Funny. How quickly we get used to things. If you’re a human that doesn’t revel in drama (which I don’t). However much I try, I just can’t get up the energy to sustain emotional ‘feels’. Perhaps there’s something physiologically wrong with me!? Perhaps I have a thing, other than the thing I have… like autism, or psychosis, or personality disorder or some shit. Or maybe I’m just a human that just isn’t that bothered by stuff. Perhaps it goes with my doomy, pessimistic, cynical nature. Perhaps the inability to care too much about big things is because I always sort of expect life to be a head-fuck, so I’m not surprised by it. *shrugs.
After discovering another half ‘family’, I’ve sort of moved on from that now. It’s old news! At some point we’ll meet up, there’s a few likes on facebook, every so often a short run of one sentence messages, but mostly, I’m relieved that they too, seem to have a fairly non-amazed approach to the situation. I wonder if they also dread the idea of having to go through the ‘small talk’ phase of getting to know people. I wonder if it’s enough for them to know I’m real. I don’t hold any emotion for them at all. They are strangers, completely, who I happen to share some DNA with. The only part I’m intrigued about when we finally meet up, is seeing if there are any behavioural traits shared. To see in myself the evidence of Nature v’s Nurture.
I’m sort of dreading the meet up actually. I’m shit at new social situations at the best of times and typically end up making some social faux-pas, like mentioning my own bowel habits or, spraying beer in someone’s face (this has actually happened), or bringing to, a disparaging light, someone’s appearance before realising there’s a person nearby who looks exactly like the person I’m describing. Eg:
“Yeh, stupid like those girls who wear track-suits and hoop earringg…” Quickly begins to drink pint as just made eye contact with a barmaid who is all tracksuit and hoop earrings.. and cross looking… and rest of bar has stopped to look at me, because she was actually serving me all night and I was talking to her even… (This has actually happened too).
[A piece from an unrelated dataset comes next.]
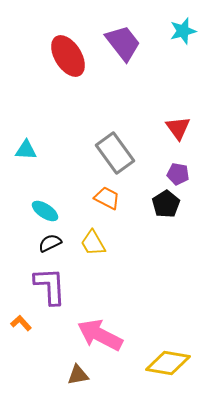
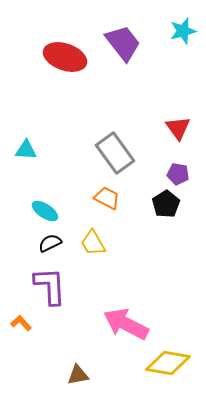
red ellipse: moved 3 px left, 1 px down; rotated 39 degrees counterclockwise
pink arrow: moved 26 px right, 11 px up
The act of small talk escapes me. What is a suitable conversation piece with people who share some of your DNA? Beyond ‘hello’, what do you say?
‘Soo.. your Dad fucked my mum. what a playa!’…?
‘Haaa.. look! Your eyebrows look like mine!.. what are the chances!’..?
‘Do you love cheese as much as I do?’..?
‘Soo.. sorry for being the youngest all of a sudden.. didn’t mean to piss on your established family dynamic’…?
‘Don’t worry, I’m not hear for the inheritance!’.. laughlaughlaugh… ?
Maybe I’ll just go the usual route.
‘Soooohhh.. this is weird… who wants a pint!?’